Cardoso José Carlos, Teixeira Vera, Tchernev Georgi, Wollina Uwe
Wien Med Wochenschr. 2013 Aug;163(15-16):359-67. doi: 10.1007/s10354-013-0218-0.
Merkel cell carcinoma (MCC) or primary cutaneous neuroendocrine carcinoma is a relatively uncommon form of skin cancer. It is an aggressive neoplasm with high tendency for local recurrence and lymph node and distant metastasis, whose incidence has been rising in the last 2 decades.A novel polyomavirus (MCPyV) has been found in a significant proportion of MCCs, and this finding significantly contributed to the understanding of its pathogenesis.It is fairly consensual at the current state of know-ledge that appropriate staging, including sentinel lymph node biopsy, is very important in order to plan adequate treatment. Treatment includes aggressive surgery of the primary tumour and lymph node basin, commonly combined with adjuvant radiotherapy. Chemotherapy is usually reserved for distant metastasis.In the present article, the authors review the current knowledge about MCC with special emphasis on the new pathogenetic findings and current recommendations regarding management.

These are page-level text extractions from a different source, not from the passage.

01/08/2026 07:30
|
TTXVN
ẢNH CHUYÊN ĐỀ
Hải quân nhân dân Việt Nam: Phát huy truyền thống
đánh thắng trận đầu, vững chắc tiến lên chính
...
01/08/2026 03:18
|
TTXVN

默克尔细胞癌(MCC)或原发性皮肤神经内分泌癌是一种相对罕见的皮肤癌形式。它是一种侵袭性肿瘤,具有较高的局部复发、淋巴结转移和远处转移倾向,在过去20年中其发病率一直在上升。在相当一部分MCC中发现了一种新型多瘤病毒(MCPyV),这一发现对理解其发病机制有重要意义。就目前的知识水平而言,人们普遍认为,包括前哨淋巴结活检在内的适当分期对于规划充分的治疗非常重要。治疗包括对原发性肿瘤和淋巴结区域进行积极手术,通常联合辅助放疗。化疗通常用于远处转移。在本文中,作者回顾了关于MCC的当前知识,特别强调了新的发病机制研究结果和当前的治疗建议。